April 29th, 2011
Hobo with a Shotgun
Directed by Jason Eisener | Runtime: 86 min
Reviewed by Delme Stephenson
Director Jason Eisener and writer John Davies have created a truly enjoyable homage to the exploitation film with a lead performance from Rutger Hauer that perfectly balances the film’s explicit graphic tone with skilled confidence. Be warned - in this film our homeless vigilante is ‘Delivering justice, one shell at a time!’. This is a film best suited to those who appreciate exploitation films; recent tributes including (but not limited to) ‘Machete’, ‘Black Dynamite’ and the Tarantino/ Rodriguez ‘Grindhouse’ project. In many ways I think it’s more successful than recent entries in the exploitation homage genre; it’s a film that walks the line between extreme violence and comedy. Simply put, ‘Hobo with a Shotgun’ is a blast of violent over-the-top fun which should have you wincing and laughing in equal measure.

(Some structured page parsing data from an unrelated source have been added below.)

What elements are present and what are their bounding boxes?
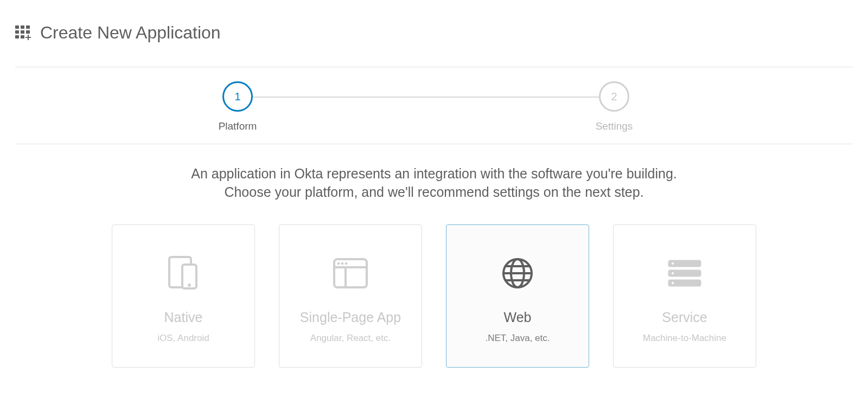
step-label: Settings [582, 120, 647, 132]
svg-rect-5 [26, 30, 30, 34]
svg-point-27 [672, 282, 674, 285]
step-number-badge: 2 [599, 81, 629, 112]
svg-point-17 [341, 262, 343, 265]
platform-card-title: Service [662, 310, 707, 325]
step-settings[interactable]: 2 Settings [582, 81, 647, 132]
svg-rect-3 [15, 30, 19, 34]
platform-card-native[interactable]: Native iOS, Android [112, 224, 255, 368]
browser-window-icon [333, 248, 368, 299]
platform-card-spa[interactable]: Single-Page App Angular, React, etc. [279, 224, 422, 368]
platform-card-title: Single-Page App [300, 310, 401, 325]
native-devices-icon [164, 248, 203, 299]
platform-card-subtitle: Angular, React, etc. [310, 333, 391, 344]
step-platform[interactable]: 1 Platform [205, 81, 270, 132]
globe-icon [501, 248, 534, 299]
svg-point-18 [345, 262, 347, 265]
app-grid-add-icon [15, 25, 33, 41]
wizard-stepper: 1 Platform 2 Settings [15, 67, 853, 144]
svg-rect-1 [21, 25, 24, 29]
svg-rect-2 [26, 25, 30, 29]
stepper-track [248, 97, 620, 98]
page-header: Create New Application [15, 23, 853, 67]
step-number-badge: 1 [222, 81, 253, 112]
svg-point-12 [188, 284, 191, 287]
platform-card-title: Web [504, 310, 532, 325]
intro-text: An application in Okta represents an int… [15, 144, 853, 224]
platform-card-subtitle: Machine-to-Machine [643, 333, 726, 344]
intro-line-1: An application in Okta represents an int… [191, 166, 677, 181]
svg-point-26 [672, 272, 674, 275]
platform-card-row: Native iOS, Android Single-Page App Angu… [15, 224, 853, 368]
platform-card-subtitle: .NET, Java, etc. [485, 333, 550, 344]
svg-point-25 [672, 262, 674, 265]
svg-rect-4 [21, 30, 24, 34]
platform-card-subtitle: iOS, Android [157, 333, 209, 344]
page-title: Create New Application [40, 23, 221, 43]
svg-rect-7 [21, 35, 24, 38]
svg-point-16 [337, 262, 340, 265]
platform-card-web[interactable]: Web .NET, Java, etc. [446, 224, 589, 368]
svg-rect-9 [25, 37, 31, 38]
step-label: Platform [205, 120, 270, 132]
svg-rect-6 [15, 35, 19, 38]
platform-card-title: Native [164, 310, 203, 325]
intro-line-2: Choose your platform, and we'll recommen… [224, 184, 643, 200]
svg-rect-0 [15, 25, 19, 29]
platform-card-service[interactable]: Service Machine-to-Machine [613, 224, 756, 368]
server-stack-icon [665, 248, 704, 299]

The plot isn’t particularly intensive, nor should it be. We first meet our protagonist, the grizzled Hobo (Rutger Hauer) of the title, riding a freight train. He gets off at Hope Town. The placard greeting those to the city reads, ‘where the line ends and life begins’. However the placard has also been gratified: ‘Hope’ is replaced by ‘Scum’ and ‘Life’ replaced by ‘Hell’. All our Hobo wants to do is buy a lawnmower that costs $49.99 and rebuild his life. However he has indeed walked into urban hell. The city is run by a crime boss called The Drake (Brian Downey) and his two sons, Ivan and Slick (all three are the epitome of grandiose evil). Hope Town’s citizens live in fear; it is a city full of corrupt cops, pimps, paedophiles, armed robbers and every kind of degenerate you can possibly think of including supernatural evil (you didn’t think of that right?). The Hobo begs for money and eventually becomes friends with a prostitute with a heart of gold named Abby (Molly Dunsworth) whom he saves from Ivan and Slick. After being beat up by the police, having the word ‘scum’ carved onto his chest and having the indignity of being paid to eat glass, our Hobo finally has enough money to buy his dream. However in the Pawn shop faced with armed robbers the Hobo chooses the Shotgun (also $49.99) over the lawnmower and goes on a rip roaring rampage of revenge whilst also trying to clean up the city of its evil elements…and as the poster says…one shell at a time (alright maybe several shells).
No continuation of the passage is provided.